In 2006, the 15th Asian Games in Doha, Qatar, included chess among the 40 official medal sports.

How is this so when the visual appeal of a chess contest often seems a notch or two below that of grass growing?

The physical demands of the five- or six-hour battle that constitutes a chess game were revealed most dramatically when Danish grandmaster Bent Larsen and Russia’s Mark Taimanov were treated for high blood pressure after catastrophic losses to Bobby Fischer during his 1971-72 run to the world title.

Offering testimony to the sporting nature of chess is dadaist artist and international celebrity Marcel Duchamp (1887-1968), who had hoped to find a gentle art form when he turned to the game for refuge from the growing commercialism of the art world.

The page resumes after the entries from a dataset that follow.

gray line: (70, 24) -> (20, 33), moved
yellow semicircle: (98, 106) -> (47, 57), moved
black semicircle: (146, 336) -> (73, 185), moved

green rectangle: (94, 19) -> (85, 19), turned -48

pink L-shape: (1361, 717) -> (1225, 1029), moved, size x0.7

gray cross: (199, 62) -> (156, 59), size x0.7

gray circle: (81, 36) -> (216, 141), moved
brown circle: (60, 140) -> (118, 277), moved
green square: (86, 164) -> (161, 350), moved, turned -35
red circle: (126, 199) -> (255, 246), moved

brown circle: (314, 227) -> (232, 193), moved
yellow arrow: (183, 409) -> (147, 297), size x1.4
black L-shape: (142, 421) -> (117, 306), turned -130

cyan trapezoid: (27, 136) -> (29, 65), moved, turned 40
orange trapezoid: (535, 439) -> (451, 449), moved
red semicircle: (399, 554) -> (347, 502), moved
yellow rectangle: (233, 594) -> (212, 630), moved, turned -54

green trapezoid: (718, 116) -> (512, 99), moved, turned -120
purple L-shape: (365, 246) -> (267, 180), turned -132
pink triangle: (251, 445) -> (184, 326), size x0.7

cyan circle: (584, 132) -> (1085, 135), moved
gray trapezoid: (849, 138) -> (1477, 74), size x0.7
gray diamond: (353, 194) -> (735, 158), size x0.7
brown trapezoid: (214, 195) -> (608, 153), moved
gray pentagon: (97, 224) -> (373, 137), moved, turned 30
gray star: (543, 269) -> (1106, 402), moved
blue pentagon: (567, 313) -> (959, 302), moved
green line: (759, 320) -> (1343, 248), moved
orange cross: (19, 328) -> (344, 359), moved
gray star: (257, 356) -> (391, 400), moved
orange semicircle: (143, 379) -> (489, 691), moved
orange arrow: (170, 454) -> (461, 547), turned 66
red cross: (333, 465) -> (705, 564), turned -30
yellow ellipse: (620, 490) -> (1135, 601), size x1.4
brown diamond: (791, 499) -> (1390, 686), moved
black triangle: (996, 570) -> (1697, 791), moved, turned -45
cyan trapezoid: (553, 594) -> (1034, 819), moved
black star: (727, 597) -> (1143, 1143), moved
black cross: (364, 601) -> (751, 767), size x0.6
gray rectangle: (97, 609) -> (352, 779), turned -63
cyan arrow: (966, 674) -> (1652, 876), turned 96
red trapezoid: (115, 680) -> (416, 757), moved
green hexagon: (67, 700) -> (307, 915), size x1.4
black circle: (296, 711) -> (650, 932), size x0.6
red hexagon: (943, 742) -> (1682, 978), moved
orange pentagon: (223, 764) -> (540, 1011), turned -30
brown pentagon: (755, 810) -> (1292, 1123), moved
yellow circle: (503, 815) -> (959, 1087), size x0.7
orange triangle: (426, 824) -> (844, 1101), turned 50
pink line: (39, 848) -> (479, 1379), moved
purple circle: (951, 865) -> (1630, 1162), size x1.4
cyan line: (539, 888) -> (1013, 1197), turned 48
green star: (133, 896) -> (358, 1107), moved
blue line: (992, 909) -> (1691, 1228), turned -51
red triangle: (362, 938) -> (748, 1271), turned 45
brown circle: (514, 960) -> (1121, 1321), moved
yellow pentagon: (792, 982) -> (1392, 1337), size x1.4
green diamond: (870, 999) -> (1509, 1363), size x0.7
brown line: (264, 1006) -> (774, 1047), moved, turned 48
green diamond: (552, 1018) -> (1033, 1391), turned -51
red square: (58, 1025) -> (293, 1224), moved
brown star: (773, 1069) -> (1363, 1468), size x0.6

But decades of play and study, including stints on the French Olympic chess team, taught Duchamp that the aesthetics in chess were trumped by its essentially competitive, sporting nature.

He concluded that “Chess is a sport. A violent sport. This detracts from its most artistic connections. If it is anything, it is a struggle.”

We are reminded of Fischer’s observation: “Your body has to be in top condition. Your chess deteriorates as your body does. You can’t separate body from mind.”